Although pictures appear in the entries below, leave them out and print exactly the lines from the first line through the line containing "waarmee 10 Gigabit".

* * * * * * * * *

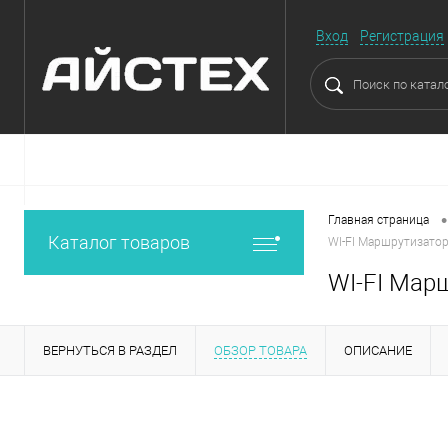
Вход
Регистрация
•
Главная страница
Каталог товаров
WI-FI Маршрутизатор 
WI-FI Марш
ВЕРНУТЬСЯ В РАЗДЕЛ
ОБЗОР ТОВАРА
ОПИСАНИЕ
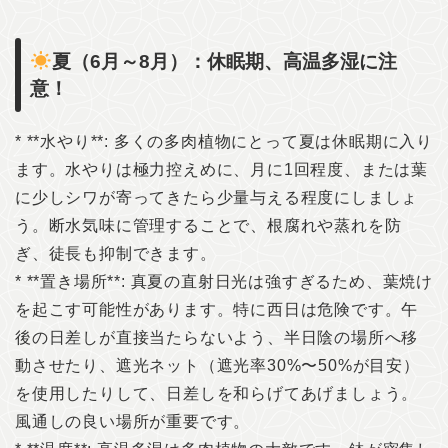
夏（6月～8月）：休眠期、高温多湿に注
意！
* **水やり**: 多くの多肉植物にとって夏は休眠期に入り
ます。水やりは極力控えめに、月に1回程度、または葉
に少しシワが寄ってきたら少量与える程度にしましょ
う。断水気味に管理することで、根腐れや蒸れを防
ぎ、徒長も抑制できます。
* **置き場所**: 真夏の直射日光は強すぎるため、葉焼け
を起こす可能性があります。特に西日は危険です。午
後の日差しが直接当たらないよう、半日陰の場所へ移
動させたり、遮光ネット（遮光率30%〜50%が目安）
を使用したりして、日差しを和らげてあげましょう。
風通しの良い場所が重要です。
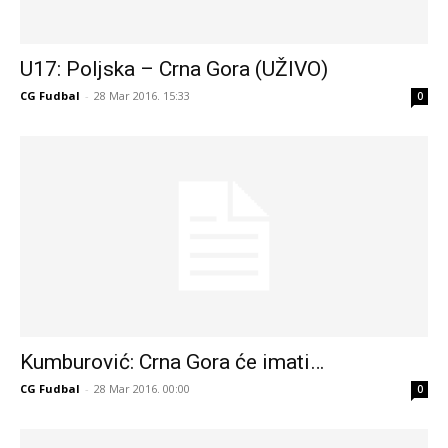
U17: Poljska – Crna Gora (UŽIVO)
CG Fudbal
-
28 Mar 2016. 15:33
0
Kumburović: Crna Gora će imati…
CG Fudbal
-
28 Mar 2016. 00:00
0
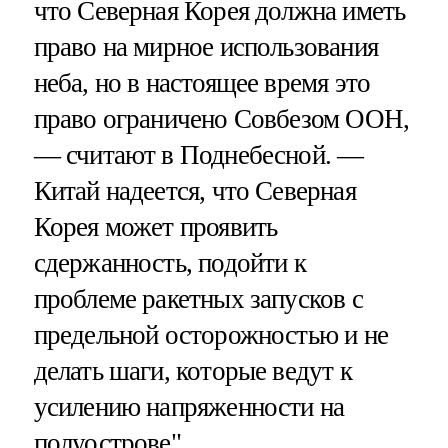
что Северная Корея должна иметь
право на мирное использования
неба, но в настоящее время это
право ограничено Совбезом ООН,
— считают в Поднебесной. —
Китай надеется, что Северная
Корея может проявить
сдержанность, подойти к
проблеме ракетных запусков с
предельной осторожностью и не
делать шаги, которые ведут к
усилению напряженности на
полуострове".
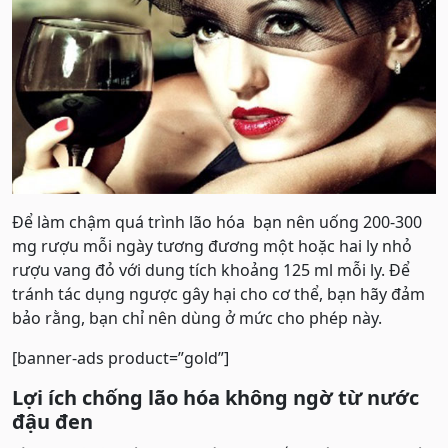
Để làm chậm quá trình lão hóa bạn nên uống 200-300
mg rượu mỗi ngày tương đương một hoặc hai ly nhỏ
rượu vang đỏ với dung tích khoảng 125 ml mỗi ly. Để
tránh tác dụng ngược gây hại cho cơ thể, bạn hãy đảm
bảo rằng, bạn chỉ nên dùng ở mức cho phép này.
[banner-ads product=”gold”]
Lợi ích chống lão hóa không ngờ từ nước
đậu đen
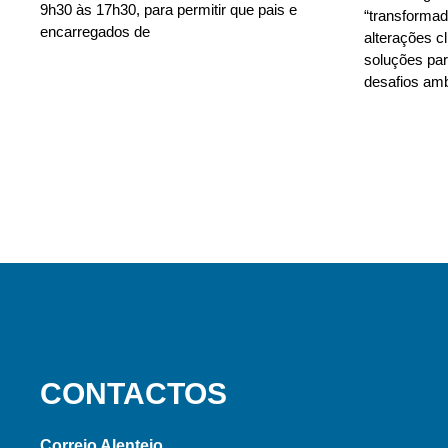
9h30 às 17h30, para permitir que pais e
“transforma
encarregados de
alterações c
soluções para
desafios amb
CONTACTOS
Correio Alentejo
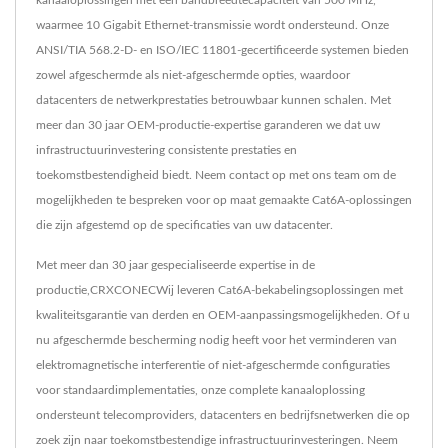
kanaaloplossingen met een bandbreedtecapaciteit van 500 MHz,
waarmee 10 Gigabit Ethernet-transmissie wordt ondersteund. Onze
ANSI/TIA 568.2-D- en ISO/IEC 11801-gecertificeerde systemen bieden
zowel afgeschermde als niet-afgeschermde opties, waardoor
datacenters de netwerkprestaties betrouwbaar kunnen schalen. Met
meer dan 30 jaar OEM-productie-expertise garanderen we dat uw
infrastructuurinvestering consistente prestaties en
toekomstbestendigheid biedt. Neem contact op met ons team om de
mogelijkheden te bespreken voor op maat gemaakte Cat6A-oplossingen
die zijn afgestemd op de specificaties van uw datacenter.
Met meer dan 30 jaar gespecialiseerde expertise in de
productie,CRXCONECWij leveren Cat6A-bekabelingsoplossingen met
kwaliteitsgarantie van derden en OEM-aanpassingsmogelijkheden. Of u
nu afgeschermde bescherming nodig heeft voor het verminderen van
elektromagnetische interferentie of niet-afgeschermde configuraties
voor standaardimplementaties, onze complete kanaaloplossing
ondersteunt telecomproviders, datacenters en bedrijfsnetwerken die op
zoek zijn naar toekomstbestendige infrastructuurinvesteringen. Neem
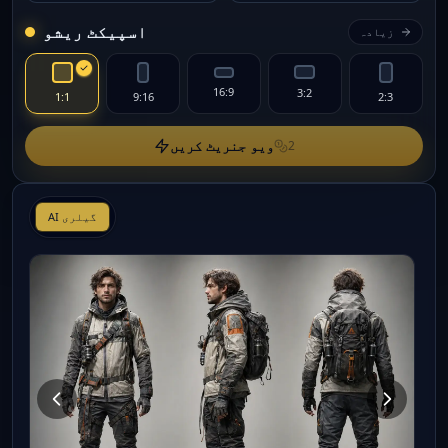
اسپیکٹ ریشو
زیادہ
16:9
3:2
1:1
9:16
2:3
ویو جنریٹ کریں
2
AI گیلری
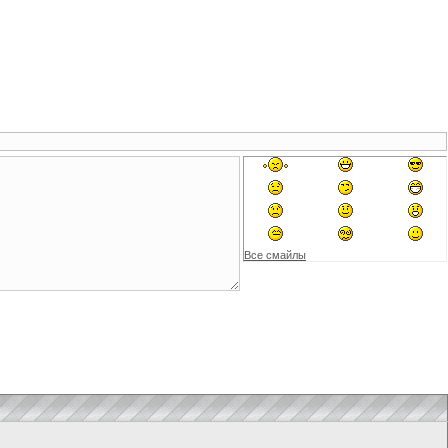
Все смайлы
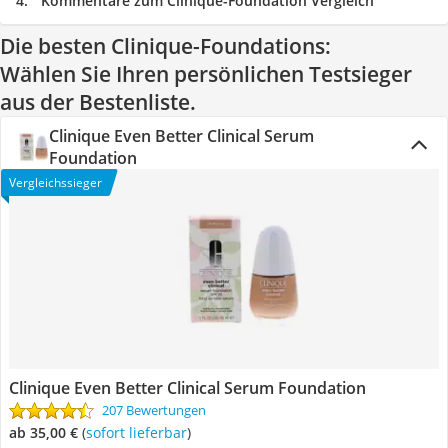
Kommentare zum Clinique-Foundation Vergleich
Die besten Clinique-Foundations:
Wählen Sie Ihren persönlichen Testsieger
aus der Bestenliste.
Clinique Even Better Clinical Serum
Foundation
Vergleichssieger
Clinique Even Better Clinical Serum Foundation
207 Bewertungen
ab 35,00 €
(
Sofort lieferbar
)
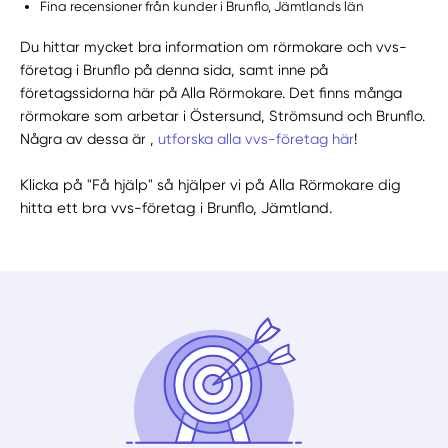
Fina recensioner från kunder i Brunflo, Jämtlands län
Du hittar mycket bra information om rörmokare och vvs-
företag i Brunflo på denna sida, samt inne på
företagssidorna här på Alla Rörmokare. Det finns många
rörmokare som arbetar i Östersund, Strömsund och Brunflo.
Några av dessa är ,
utforska alla vvs-företag här
!
Klicka på "Få hjälp" så hjälper vi på Alla Rörmokare dig
hitta ett bra vvs-företag i Brunflo, Jämtland.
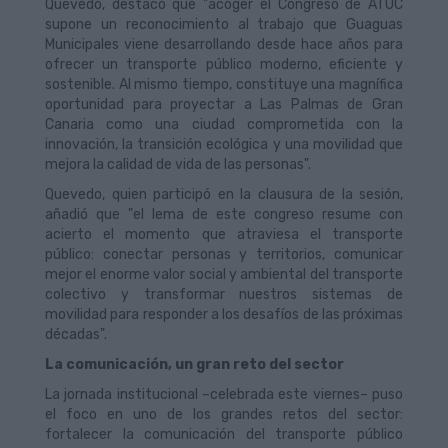
Quevedo, destacó que "acoger el Congreso de ATUC
supone un reconocimiento al trabajo que Guaguas
Municipales viene desarrollando desde hace años para
ofrecer un transporte público moderno, eficiente y
sostenible. Al mismo tiempo, constituye una magnífica
oportunidad para proyectar a Las Palmas de Gran
Canaria como una ciudad comprometida con la
innovación, la transición ecológica y una movilidad que
mejora la calidad de vida de las personas".
Quevedo, quien participó en la clausura de la sesión,
añadió que "el lema de este congreso resume con
acierto el momento que atraviesa el transporte
público: conectar personas y territorios, comunicar
mejor el enorme valor social y ambiental del transporte
colectivo y transformar nuestros sistemas de
movilidad para responder a los desafíos de las próximas
décadas".
La comunicación, un gran reto del sector
La jornada institucional –celebrada este viernes– puso
el foco en uno de los grandes retos del sector:
fortalecer la comunicación del transporte público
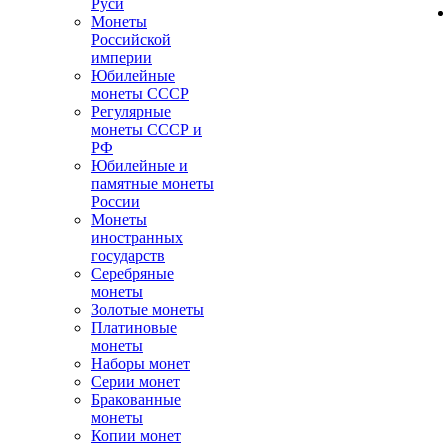
Руси
Монеты
Российской
империи
Юбилейные
монеты СССР
Регулярные
монеты СССР и
РФ
Юбилейные и
памятные монеты
России
Монеты
иностранных
государств
Серебряные
монеты
Золотые монеты
Платиновые
монеты
Наборы монет
Серии монет
Бракованные
монеты
Копии монет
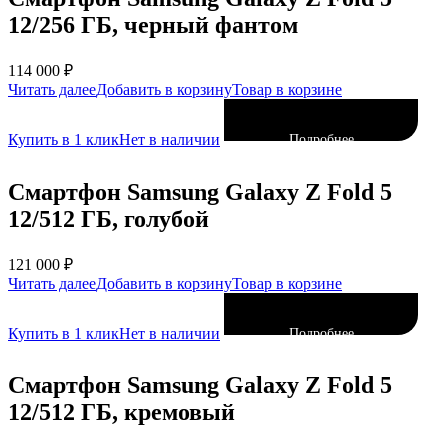
12/256 ГБ, черный фантом
114 000
₽
Читать далее
Добавить в корзину
Товар в корзине
Купить в 1 клик
Нет в наличии
Подробнее
Смартфон Samsung Galaxy Z Fold 5
12/512 ГБ, голубой
121 000
₽
Читать далее
Добавить в корзину
Товар в корзине
Купить в 1 клик
Нет в наличии
Подробнее
Смартфон Samsung Galaxy Z Fold 5
12/512 ГБ, кремовый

* * * * * * * * *

EXERCISE SOLUTION:
Вход
Регистрация
•
Главная страница
Каталог товаров
WI-FI Маршрутизатор 
WI-FI Марш
ВЕРНУТЬСЯ В РАЗДЕЛ
ОБЗОР ТОВАРА
ОПИСАНИЕ
夏（6月～8月）：休眠期、高温多湿に注
意！
* **水やり**: 多くの多肉植物にとって夏は休眠期に入り
ます。水やりは極力控えめに、月に1回程度、または葉
に少しシワが寄ってきたら少量与える程度にしましょ
う。断水気味に管理することで、根腐れや蒸れを防
ぎ、徒長も抑制できます。
* **置き場所**: 真夏の直射日光は強すぎるため、葉焼け
を起こす可能性があります。特に西日は危険です。午
後の日差しが直接当たらないよう、半日陰の場所へ移
動させたり、遮光ネット（遮光率30%〜50%が目安）
を使用したりして、日差しを和らげてあげましょう。
風通しの良い場所が重要です。
U17: Poljska – Crna Gora (UŽIVO)
CG Fudbal
-
28 Mar 2016. 15:33
0
Kumburović: Crna Gora će imati…
CG Fudbal
-
28 Mar 2016. 00:00
0
что Северная Корея должна иметь
право на мирное использования
неба, но в настоящее время это
право ограничено Совбезом ООН,
— считают в Поднебесной. —
Китай надеется, что Северная
Корея может проявить
сдержанность, подойти к
проблеме ракетных запусков с
предельной осторожностью и не
делать шаги, которые ведут к
усилению напряженности на
полуострове".
Để làm chậm quá trình lão hóa bạn nên uống 200-300
mg rượu mỗi ngày tương đương một hoặc hai ly nhỏ
rượu vang đỏ với dung tích khoảng 125 ml mỗi ly. Để
tránh tác dụng ngược gây hại cho cơ thể, bạn hãy đảm
bảo rằng, bạn chỉ nên dùng ở mức cho phép này.
[banner-ads product=”gold”]
Lợi ích chống lão hóa không ngờ từ nước
đậu đen
9h30 às 17h30, para permitir que pais e
“transforma
encarregados de
alterações c
soluções para
desafios amb
CONTACTOS
Correio Alentejo
kanaaloplossingen met een bandbreedtecapaciteit van 500 MHz,
waarmee 10 Gigabit Ethernet-transmissie wordt ondersteund. Onze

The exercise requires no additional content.